━━ Input records ━━

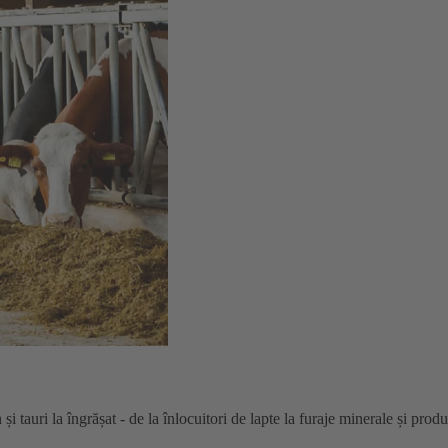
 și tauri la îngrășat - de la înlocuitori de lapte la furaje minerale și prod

━━━
━━ Input records ━━

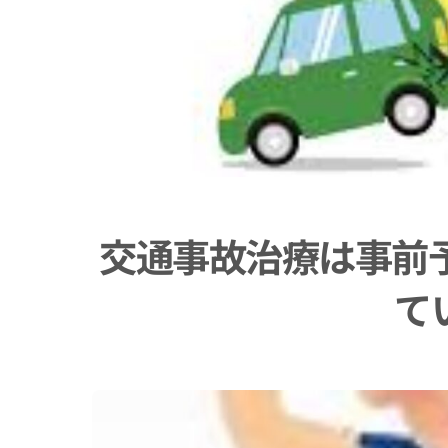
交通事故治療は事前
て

━━━
━━ Input records ━━

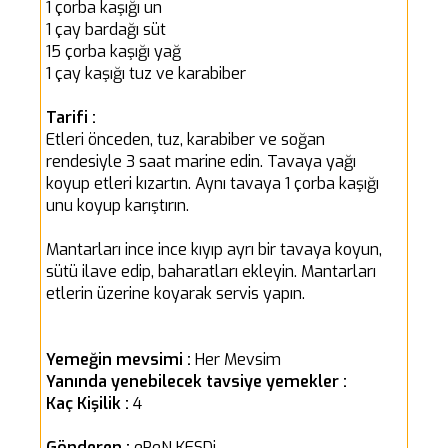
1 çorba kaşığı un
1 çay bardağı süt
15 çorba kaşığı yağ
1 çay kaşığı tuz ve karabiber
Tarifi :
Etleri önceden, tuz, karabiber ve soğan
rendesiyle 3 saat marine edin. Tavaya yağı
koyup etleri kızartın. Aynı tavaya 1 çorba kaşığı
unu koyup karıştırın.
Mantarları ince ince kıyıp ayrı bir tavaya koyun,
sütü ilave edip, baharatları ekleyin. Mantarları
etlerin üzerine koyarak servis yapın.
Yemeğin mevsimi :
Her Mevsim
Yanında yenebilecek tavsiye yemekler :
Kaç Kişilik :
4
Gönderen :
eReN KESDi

━━━

* **Task instructions**: Nothing but lines that contain "Mantarları" should appear in the answer. Copy each from the records.

* **Solution for this problem**:
Mantarları ince ince kıyıp ayrı bir tavaya koyun,
sütü ilave edip, baharatları ekleyin. Mantarları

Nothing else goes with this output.